What the task requires> Find the number of lines below in which the word "литр" occurs. Write only that number.

Source material>
┌──

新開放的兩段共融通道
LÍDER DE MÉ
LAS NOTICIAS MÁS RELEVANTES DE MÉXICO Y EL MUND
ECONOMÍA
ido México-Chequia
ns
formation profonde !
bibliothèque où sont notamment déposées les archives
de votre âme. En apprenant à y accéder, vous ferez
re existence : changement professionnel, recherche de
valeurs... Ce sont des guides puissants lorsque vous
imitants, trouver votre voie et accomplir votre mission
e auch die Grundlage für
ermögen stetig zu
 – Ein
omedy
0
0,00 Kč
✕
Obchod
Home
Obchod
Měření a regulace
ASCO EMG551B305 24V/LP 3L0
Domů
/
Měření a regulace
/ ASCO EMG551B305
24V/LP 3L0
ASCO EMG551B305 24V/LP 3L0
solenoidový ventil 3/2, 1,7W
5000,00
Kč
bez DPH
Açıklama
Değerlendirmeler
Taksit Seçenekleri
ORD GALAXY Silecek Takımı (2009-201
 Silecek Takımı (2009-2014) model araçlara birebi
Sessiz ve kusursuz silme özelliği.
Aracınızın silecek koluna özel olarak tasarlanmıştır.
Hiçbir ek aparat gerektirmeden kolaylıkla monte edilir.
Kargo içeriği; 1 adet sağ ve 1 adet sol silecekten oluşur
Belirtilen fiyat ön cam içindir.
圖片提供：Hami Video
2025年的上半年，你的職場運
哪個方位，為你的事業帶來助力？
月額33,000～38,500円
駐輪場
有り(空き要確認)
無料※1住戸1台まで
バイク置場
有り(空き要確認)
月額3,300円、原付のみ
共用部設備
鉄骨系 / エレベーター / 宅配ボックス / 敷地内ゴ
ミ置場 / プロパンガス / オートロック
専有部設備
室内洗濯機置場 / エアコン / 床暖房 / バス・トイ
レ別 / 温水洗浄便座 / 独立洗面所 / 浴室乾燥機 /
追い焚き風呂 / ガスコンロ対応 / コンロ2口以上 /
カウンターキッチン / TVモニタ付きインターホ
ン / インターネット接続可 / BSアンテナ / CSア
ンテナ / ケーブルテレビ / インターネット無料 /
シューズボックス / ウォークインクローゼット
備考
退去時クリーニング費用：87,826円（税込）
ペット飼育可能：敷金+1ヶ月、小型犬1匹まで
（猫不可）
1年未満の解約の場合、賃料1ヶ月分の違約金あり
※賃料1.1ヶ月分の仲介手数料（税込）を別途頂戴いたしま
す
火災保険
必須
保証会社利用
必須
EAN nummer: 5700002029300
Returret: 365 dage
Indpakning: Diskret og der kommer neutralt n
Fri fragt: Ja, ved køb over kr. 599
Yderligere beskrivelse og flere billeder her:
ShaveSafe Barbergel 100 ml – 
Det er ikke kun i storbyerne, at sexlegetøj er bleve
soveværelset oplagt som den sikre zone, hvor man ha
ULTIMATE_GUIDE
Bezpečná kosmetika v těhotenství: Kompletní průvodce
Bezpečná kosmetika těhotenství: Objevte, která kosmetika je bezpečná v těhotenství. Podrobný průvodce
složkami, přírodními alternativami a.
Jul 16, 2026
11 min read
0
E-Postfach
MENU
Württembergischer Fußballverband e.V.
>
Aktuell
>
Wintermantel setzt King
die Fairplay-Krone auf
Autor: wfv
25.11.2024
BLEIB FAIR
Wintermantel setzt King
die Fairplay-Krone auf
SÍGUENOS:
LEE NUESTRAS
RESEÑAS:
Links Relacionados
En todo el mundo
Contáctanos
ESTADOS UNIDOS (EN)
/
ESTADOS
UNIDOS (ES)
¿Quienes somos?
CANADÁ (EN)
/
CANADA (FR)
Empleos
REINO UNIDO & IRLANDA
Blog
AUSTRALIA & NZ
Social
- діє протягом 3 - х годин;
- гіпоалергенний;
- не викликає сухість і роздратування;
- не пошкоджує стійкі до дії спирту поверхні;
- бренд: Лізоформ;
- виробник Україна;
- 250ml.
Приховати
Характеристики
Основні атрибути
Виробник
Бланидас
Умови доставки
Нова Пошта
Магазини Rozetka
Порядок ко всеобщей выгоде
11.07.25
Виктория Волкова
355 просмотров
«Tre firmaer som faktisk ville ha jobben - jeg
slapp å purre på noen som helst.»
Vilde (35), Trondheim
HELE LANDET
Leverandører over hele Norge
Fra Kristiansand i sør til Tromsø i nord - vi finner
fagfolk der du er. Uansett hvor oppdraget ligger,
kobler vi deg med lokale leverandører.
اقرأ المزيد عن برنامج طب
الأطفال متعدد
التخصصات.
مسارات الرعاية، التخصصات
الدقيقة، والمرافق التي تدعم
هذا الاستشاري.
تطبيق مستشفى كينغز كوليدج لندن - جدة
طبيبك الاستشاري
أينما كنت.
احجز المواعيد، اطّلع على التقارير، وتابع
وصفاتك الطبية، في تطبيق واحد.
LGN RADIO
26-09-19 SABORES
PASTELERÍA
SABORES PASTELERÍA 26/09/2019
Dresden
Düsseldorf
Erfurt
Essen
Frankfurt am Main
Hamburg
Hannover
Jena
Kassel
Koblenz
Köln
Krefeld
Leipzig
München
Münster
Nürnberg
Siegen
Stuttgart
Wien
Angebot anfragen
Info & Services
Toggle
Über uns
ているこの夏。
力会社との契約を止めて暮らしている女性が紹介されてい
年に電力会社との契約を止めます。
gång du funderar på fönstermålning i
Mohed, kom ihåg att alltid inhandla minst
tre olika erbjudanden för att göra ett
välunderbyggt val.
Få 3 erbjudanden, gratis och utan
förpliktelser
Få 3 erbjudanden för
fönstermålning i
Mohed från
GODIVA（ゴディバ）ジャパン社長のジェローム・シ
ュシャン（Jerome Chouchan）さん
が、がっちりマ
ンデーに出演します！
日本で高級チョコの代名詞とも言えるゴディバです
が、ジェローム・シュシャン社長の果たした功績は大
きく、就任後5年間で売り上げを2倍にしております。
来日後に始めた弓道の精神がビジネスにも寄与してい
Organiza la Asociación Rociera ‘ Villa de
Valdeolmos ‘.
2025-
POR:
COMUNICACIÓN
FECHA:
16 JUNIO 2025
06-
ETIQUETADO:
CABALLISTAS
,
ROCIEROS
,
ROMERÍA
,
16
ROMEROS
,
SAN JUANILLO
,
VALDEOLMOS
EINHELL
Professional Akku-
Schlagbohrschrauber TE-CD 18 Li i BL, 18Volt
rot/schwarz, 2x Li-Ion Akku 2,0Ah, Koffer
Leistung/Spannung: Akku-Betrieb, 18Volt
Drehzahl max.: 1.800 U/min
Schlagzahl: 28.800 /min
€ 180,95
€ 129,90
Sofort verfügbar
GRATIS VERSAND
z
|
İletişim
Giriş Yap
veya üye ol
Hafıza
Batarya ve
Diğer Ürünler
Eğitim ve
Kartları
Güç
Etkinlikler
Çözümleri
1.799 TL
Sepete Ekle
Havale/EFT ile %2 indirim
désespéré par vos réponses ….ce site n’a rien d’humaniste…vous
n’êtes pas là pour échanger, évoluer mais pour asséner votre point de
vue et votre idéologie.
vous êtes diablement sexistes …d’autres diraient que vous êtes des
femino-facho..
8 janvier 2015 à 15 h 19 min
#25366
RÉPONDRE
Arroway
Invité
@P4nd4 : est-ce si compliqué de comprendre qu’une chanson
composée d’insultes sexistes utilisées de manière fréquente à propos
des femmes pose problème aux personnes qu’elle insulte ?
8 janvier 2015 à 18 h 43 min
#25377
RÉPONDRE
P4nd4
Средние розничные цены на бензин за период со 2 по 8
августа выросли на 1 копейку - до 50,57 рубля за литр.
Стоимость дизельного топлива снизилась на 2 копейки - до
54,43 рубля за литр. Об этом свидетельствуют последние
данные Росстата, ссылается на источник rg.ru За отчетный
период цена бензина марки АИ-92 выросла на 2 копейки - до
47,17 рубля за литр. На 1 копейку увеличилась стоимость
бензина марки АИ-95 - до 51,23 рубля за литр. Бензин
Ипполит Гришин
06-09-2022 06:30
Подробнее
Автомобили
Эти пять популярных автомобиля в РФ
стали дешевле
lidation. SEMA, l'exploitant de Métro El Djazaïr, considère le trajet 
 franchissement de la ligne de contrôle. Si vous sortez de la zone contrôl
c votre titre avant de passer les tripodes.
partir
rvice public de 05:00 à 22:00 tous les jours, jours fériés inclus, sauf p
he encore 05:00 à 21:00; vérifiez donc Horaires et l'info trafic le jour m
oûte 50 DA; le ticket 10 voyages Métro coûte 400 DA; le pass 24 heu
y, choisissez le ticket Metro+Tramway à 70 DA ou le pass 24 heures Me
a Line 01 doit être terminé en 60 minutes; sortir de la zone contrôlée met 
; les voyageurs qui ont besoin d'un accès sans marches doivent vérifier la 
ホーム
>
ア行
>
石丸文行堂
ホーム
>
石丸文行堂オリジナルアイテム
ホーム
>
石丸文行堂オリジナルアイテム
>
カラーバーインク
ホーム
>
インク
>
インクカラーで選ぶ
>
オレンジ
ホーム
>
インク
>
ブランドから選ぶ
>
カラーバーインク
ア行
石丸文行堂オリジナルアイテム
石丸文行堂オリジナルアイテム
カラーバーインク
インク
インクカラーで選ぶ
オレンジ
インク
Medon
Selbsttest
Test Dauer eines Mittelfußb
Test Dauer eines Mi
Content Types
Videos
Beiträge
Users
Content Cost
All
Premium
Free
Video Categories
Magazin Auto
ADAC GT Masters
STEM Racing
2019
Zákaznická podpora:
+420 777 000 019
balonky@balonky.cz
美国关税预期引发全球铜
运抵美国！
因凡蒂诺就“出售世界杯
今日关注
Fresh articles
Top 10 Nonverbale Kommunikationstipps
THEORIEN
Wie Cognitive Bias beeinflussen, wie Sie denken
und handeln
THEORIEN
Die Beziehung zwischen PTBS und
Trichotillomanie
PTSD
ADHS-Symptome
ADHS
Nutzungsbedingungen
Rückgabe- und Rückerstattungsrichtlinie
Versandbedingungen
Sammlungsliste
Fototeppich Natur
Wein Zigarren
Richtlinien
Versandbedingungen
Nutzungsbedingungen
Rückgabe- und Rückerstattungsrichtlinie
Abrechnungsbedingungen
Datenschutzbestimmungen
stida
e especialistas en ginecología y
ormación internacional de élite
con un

└──

Solution for this problem> 4